= Keleanohoanaʻapiʻapi =

Hawaiian noblewoman

Keleanohoanaʻapiʻapi, short name Kelea, was an ancient Hawaiian noblewoman who is mentioned in ancient legends, and her genealogy is given in chants. She was a Princess (Hawaiian language: Aliʻi) of Maui, one of the Hawaiian Islands. She was a High Chiefess, but not of the highest known rank.

== Family ==
Keleanohoanaʻapiʻapi was a daughter of High Chief Kahekili I the Great of Maui and his wife, Lady Haukanuimakamaka of Kauai, and thus a sister of Chief Kawaokaohele.

== Life ==

A map of the Hawaiian Islands. Kelea was a Princess of both Maui and Oahu.

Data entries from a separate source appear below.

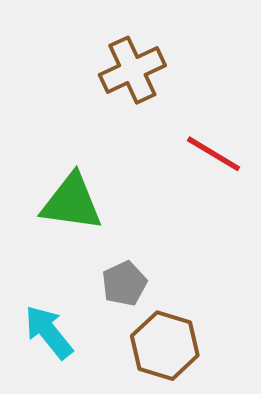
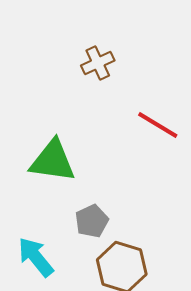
brown cross: (132, 70) -> (98, 63), size x0.7

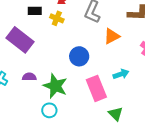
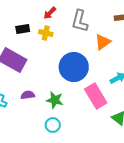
blue circle: (79, 56) -> (74, 67), size x1.5
green star: (55, 86) -> (55, 100), size x0.7

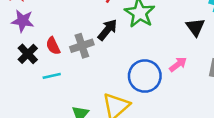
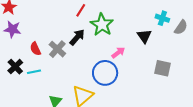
gray cross: (82, 46) -> (57, 49), turned -30
black cross: (28, 54) -> (15, 67), moved
pink arrow: (178, 64) -> (118, 53), moved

Keleanohoanaʻapiʻapi was most likely born on the island of Maui.

She was considered very beautiful and became a wife to the handsome Prince Lo Lale of Oahu, brother of Piliwale. They had three children. Lo Lale and Keleanohoanaʻapiʻapi were later divorced.

Keleanohoanaʻapiʻapi later married a noble named Kalamakua. Their daughter was La’ieloheloheikawai, wife of Piʻilani of Maui.

== Crater ==
There is a crater called Keleanohoanaapiapi on Venus.